The functions, if implemented in the form of software functional modules and sold or used as a stand-alone product, may be stored in a computer readable storage medium. Based on such understanding, the technical solution of the present invention or a part of the technical solution that contributes to the prior art in essence can be embodied in the form of a software product, which is stored in a storage medium and includes instructions for causing a computer device (which may be a smart phone, a personal computer, a server, or a network device, etc.) to execute all or part of the steps of the method according to the embodiments of the present invention. And the aforementioned storage medium includes: a U-disk, a removable hard disk, a Read-Only Memory (ROM), a Random Access Memory (RAM), a magnetic disk or an optical disk, and other various media capable of storing program codes.

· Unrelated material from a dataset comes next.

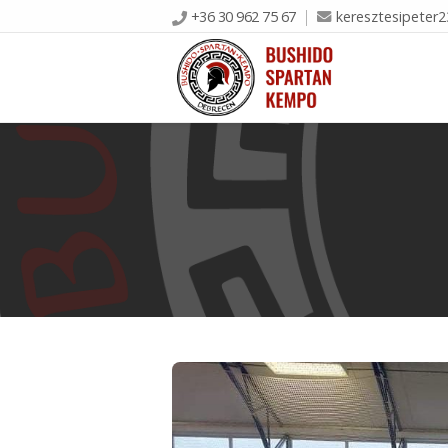
+36 30 962 75 67
keresztesipeter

The above description is only for the specific embodiments of the present invention, but the scope of the present invention is not limited thereto, and any person skilled in the art can easily conceive of the changes or substitutions within the technical scope of the present invention, and all the changes or substitutions should be covered within the scope of the present invention.

Claims

1. An interactive method, characterized in that the method comprises:

outputting prompt information of an object to be identified;

2. The method of claim 1, wherein the step of outputting the prompt for the object to be recognized is preceded by the method further comprising:

acquiring a basic image of a current scene;

3. The method of claim 2, wherein the step of inputting the initial image obtained by shooting into the object recognition model and detecting whether the object to be recognized is included in the initial image comprises:

4. The method according to claim 3, wherein the step of searching for the candidate object matching the center point position thermodynamic diagrams corresponding to the initial image according to the prestored center point position thermodynamic diagrams of all the objects comprises:

finding out the candidate object with the highest confidence coefficient;

5. The method of claim 3, wherein the step of inputting the initial image into the object recognition model to obtain a center point position thermodynamic diagram and an object height-width characteristic diagram corresponding to the initial image comprises:

carrying out standardization preprocessing on the initial image;

6. The method of claim 5, wherein the step of subjecting the initial image to a normalization pre-processing comprises:

cutting the initial image into a preset size;

and normalizing the cut initial image.

7. The method of claim 1, wherein the identifier model is obtained in advance by:

acquiring a preset number of object sample images of each category;

8. The method according to claim 1, wherein after the step of detecting whether the object to be recognized is included in the initial image, the method further comprises:

9. An interactive apparatus, characterized in that the apparatus comprises:

10. A computer device comprising a memory and a processor, the memory being connected to the processor, the memory being configured to store a computer program, the processor being configured to execute the computer program to cause the computer device to perform the interaction method of any one of claims 1 to 8.

11. A computer-readable storage medium, characterized in that it stores a computer program for use in the computer device of claim 10.